Entrevista

Arturo Arango: “Me encanta ser atrapado durante varios días por universos distintos”

Arturo Arango es uno de los escritores cubanos contemporáneos que sigo. Es uno de los que participa activamente en la construcción de la historia literaria del país. Escribe cuentos, novelas y guiones para el cine. También escribe ensayo, curiosamente, acerca de la poesía y la cultura; es jefe de redacción de la revista La Gaceta de Cuba. En esta Feria del Libro 2019, circula la novela No me preguntes cuándo, publicada por Ediciones Matanzas con una tirada de tres mil ejemplares. Una sugerencia que hacemos desde Claustrofobias.

 ¿Qué propone esta vez Arturo Arango con la novela No me preguntes cuándo? ¿Continúa hablando de la realidad cubana?

La novela tiene un marco cubano pero lo sustancial de la trama ocurre en México. Por eso, habla de nuestra realidad de soslayo. El protagonista declara en algún momento que nunca le ha interesado mucho la política.

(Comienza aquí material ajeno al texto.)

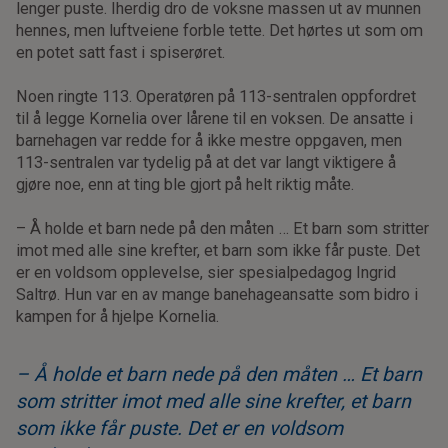
lenger puste. Iherdig dro de voksne massen ut av munnen
hennes, men luftveiene forble tette. Det hørtes ut som om
en potet satt fast i spiserøret.
Noen ringte 113. Operatøren på 113-sentralen oppfordret
til å legge Kornelia over lårene til en voksen. De ansatte i
barnehagen var redde for å ikke mestre oppgaven, men
113-sentralen var tydelig på at det var langt viktigere å
gjøre noe, enn at ting ble gjort på helt riktig måte.
– Å holde et barn nede på den måten … Et barn som stritter
imot med alle sine krefter, et barn som ikke får puste. Det
er en voldsom opplevelse, sier spesialpedagog Ingrid
Saltrø. Hun var en av mange banehageansatte som bidro i
kampen for å hjelpe Kornelia.
– Å holde et barn nede på den måten … Et barn
som stritter imot med alle sine krefter, et barn
som ikke får puste. Det er en voldsom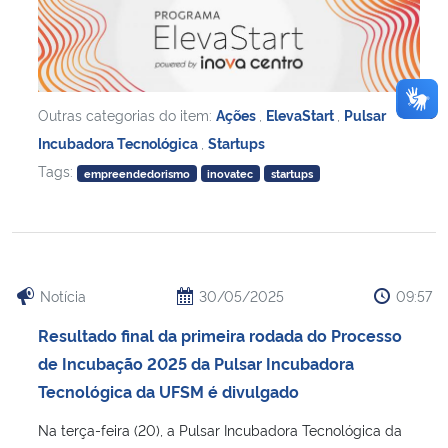
Outras categorias do item:
Ações
,
ElevaStart
,
Pulsar
Incubadora Tecnológica
,
Startups
Tags:
empreendedorismo
inovatec
startups
Notícia
30/05/2025
09:57
Resultado final da primeira rodada do Processo
de Incubação 2025 da Pulsar Incubadora
Tecnológica da UFSM é divulgado
Na terça-feira (20), a Pulsar Incubadora Tecnológica da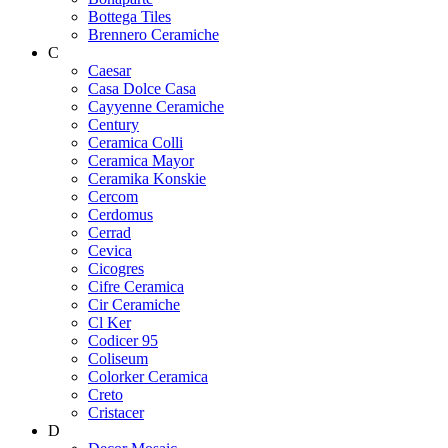
Bottega Tiles
Brennero Ceramiche
C
Caesar
Casa Dolce Casa
Cayyenne Ceramiche
Century
Ceramica Colli
Ceramica Mayor
Ceramika Konskie
Cercom
Cerdomus
Cerrad
Cevica
Cicogres
Cifre Ceramica
Cir Ceramiche
Cl Ker
Codicer 95
Coliseum
Colorker Ceramica
Creto
Cristacer
D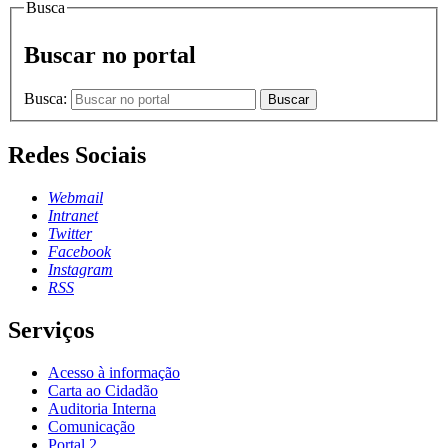
Busca
Buscar no portal
Busca:
Buscar
Redes Sociais
Webmail
Intranet
Twitter
Facebook
Instagram
RSS
Serviços
Acesso à informação
Carta ao Cidadão
Auditoria Interna
Comunicação
Portal 2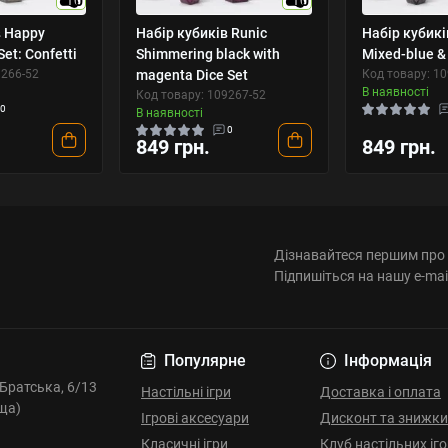
10
10
в Happy
Набір кубиків Runic
Набір кубикі
Set: Confetti
Shimmering black with
Mixed-blue & 
9266-52
magenta Dice Set
Код товару: 1
В наявності
Код товару: 109267-52
0
В наявності
0
849 грн.
849 грн.
Дізнавайтеся першим про 
Підпишіться на нашу e-mai
Популярне
Інформація
. Братська, 6/13
Настільні ігри
Доставка і оплата
ща)
Ігрові аксесуари
Дисконт та знижки
Класичні ігри
Клуб настільних іг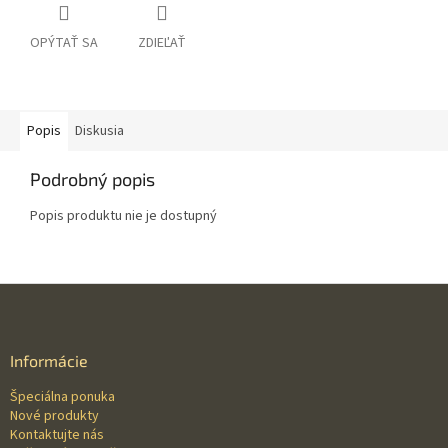
OPÝTAŤ SA
ZDIEĽAŤ
Popis
Diskusia
Podrobný popis
Popis produktu nie je dostupný
Z
á
p
ä
Informácie
t
Špeciálna ponuka
i
Nové produkty
e
Kontaktujte nás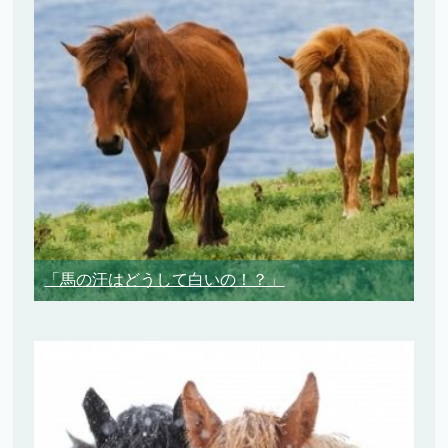
「馬の汗はどうして白いの！？」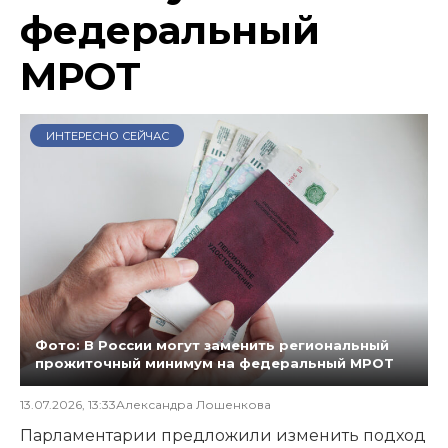
федеральный
МРОТ
ИНТЕРЕСНО СЕЙЧАС
Фото: В России могут заменить региональный
прожиточный минимум на федеральный МРОТ
13.07.2026, 13:33
Александра Лошенкова
Парламентарии предложили изменить подход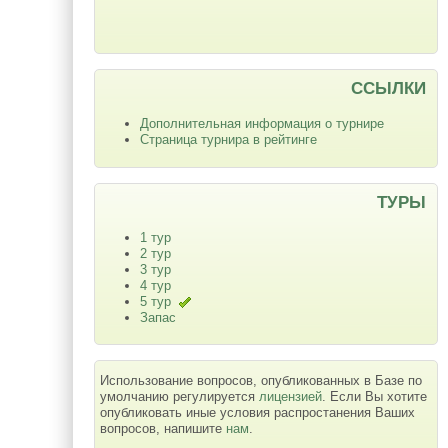
ССЫЛКИ
Дополнительная информация о турнире
Страница турнира в рейтинге
ТУРЫ
1 тур
2 тур
3 тур
4 тур
5 тур
Запас
Использование вопросов, опубликованных в Базе по
умолчанию регулируется
лицензией
. Если Вы хотите
опубликовать иные условия распростанения Ваших
вопросов, напишите
нам
.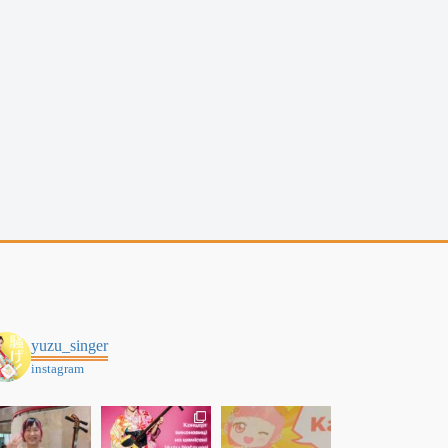
yuzu_singer
instagram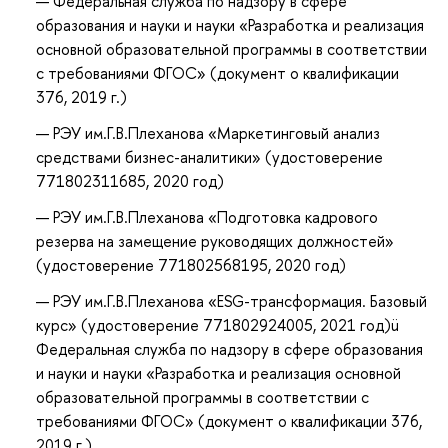
Федеральная служба по надзору в сфере
образования и науки и науки «Разработка и реализация
основной образовательной программы в соответствии
с требованиями ФГОС» (документ о квалификации
376, 2019 г.)
РЭУ им.Г.В.Плеханова «Маркетинговый анализ
средствами бизнес-аналитики» (удостоверение
771802311685, 2020 год)
РЭУ им.Г.В.Плеханова «Подготовка кадрового
резерва на замещение руководящих должностей»
(удостоверение 771802568195, 2020 год)
РЭУ им.Г.В.Плеханова «ESG-трансформация. Базовый
курс» (удостоверение 771802924005, 2021 год)ü
Федеральная служба по надзору в сфере образования
и науки и науки «Разработка и реализация основной
образовательной программы в соответствии с
требованиями ФГОС» (документ о квалификации 376,
2019 г.)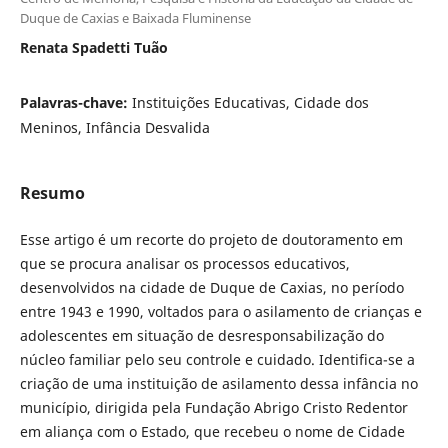
Duque de Caxias e Baixada Fluminense
Renata Spadetti Tuão
Palavras-chave:
Instituições Educativas, Cidade dos
Meninos, Infância Desvalida
Resumo
Esse artigo é um recorte do projeto de doutoramento em
que se procura analisar os processos educativos,
desenvolvidos na cidade de Duque de Caxias, no período
entre 1943 e 1990, voltados para o asilamento de crianças e
adolescentes em situação de desresponsabilização do
núcleo familiar pelo seu controle e cuidado. Identifica-se a
criação de uma instituição de asilamento dessa infância no
município, dirigida pela Fundação Abrigo Cristo Redentor
em aliança com o Estado, que recebeu o nome de Cidade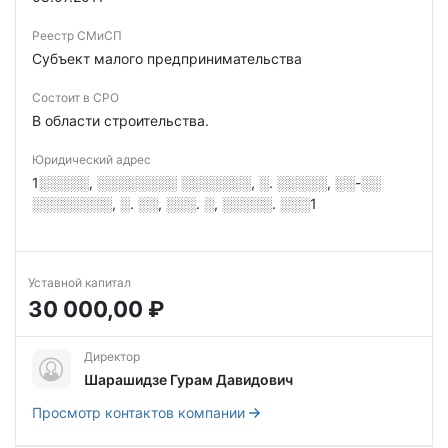
Реестр СМиСП
Субъект малого предпринимательства
Состоит в СРО
В области строительства.
Юридический адрес
1░░░░░, ░░░░░░░░ ░░░░░░░, ░. ░░░░░, ░░-░░
░░░░░░░░, ░. ░░, ░░░. ░, ░░░░░. ░░░1
Уставной капитал
30 000,00 ₽
Директор
Шарашидзе Гурам Давидович
Просмотр контактов компании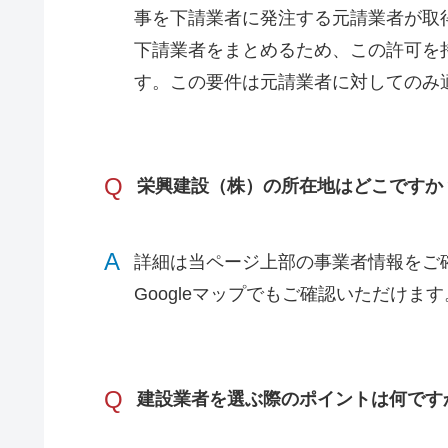
事を下請業者に発注する元請業者が取
下請業者をまとめるため、この許可を
す。この要件は元請業者に対してのみ
Q
栄興建設（株）の所在地はどこですか
A
詳細は当ページ上部の事業者情報をご
Googleマップでもご確認いただけます
Q
建設業者を選ぶ際のポイントは何です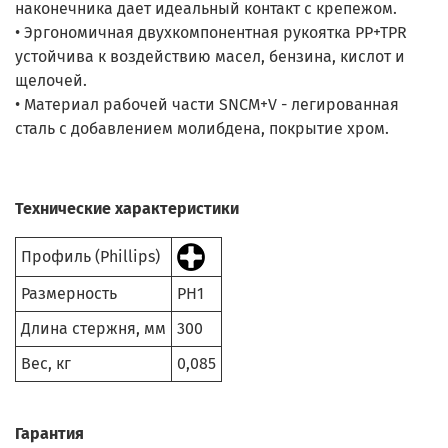
наконечника дает идеальный контакт с крепежом.
• Эргономичная двухкомпонентная рукоятка PP+TPR
устойчива к воздействию масел, бензина, кислот и
щелочей.
• Материал рабочей части SNCM+V - легированная
сталь с добавлением молибдена, покрытие хром.
Технические характеристики
Профиль (Phillips)
Размерность
PH1
Длина стержня, мм
300
Вес, кг
0,085
Гарантия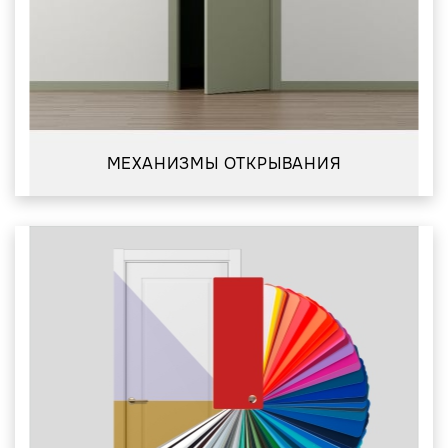
МЕХАНИЗМЫ ОТКРЫВАНИЯ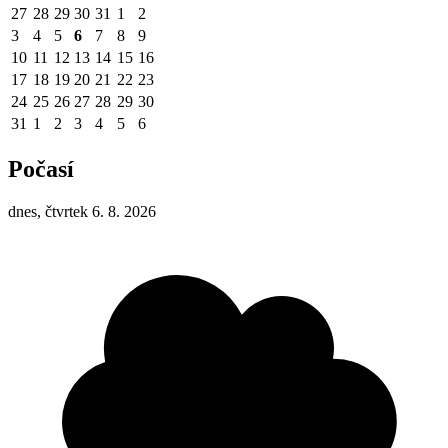
27
28
29
30
31
1
2
3
4
5
6
7
8
9
10
11
12
13
14
15
16
17
18
19
20
21
22
23
24
25
26
27
28
29
30
31
1
2
3
4
5
6
Počasí
dnes, čtvrtek 6. 8. 2026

¿Cuáles son algunos de esos personajes?

El protagonista, que se llama Ernesto Camilo, es manzanillero, como yo, y conozco a su familia. Su tía me dio clases en la secundaria. El resto de los personajes son mexicanos. Él va al D.F. por un tiempo, y queda entrampado en una realidad, en un contexto, que le era totalmente desconocido. Cuenta su historia desde allí, y al cabo de varios años, cuando ya puede tratar de comprender lo que le sucedió.

¿Cómo llegó a convertirse la novela en una película?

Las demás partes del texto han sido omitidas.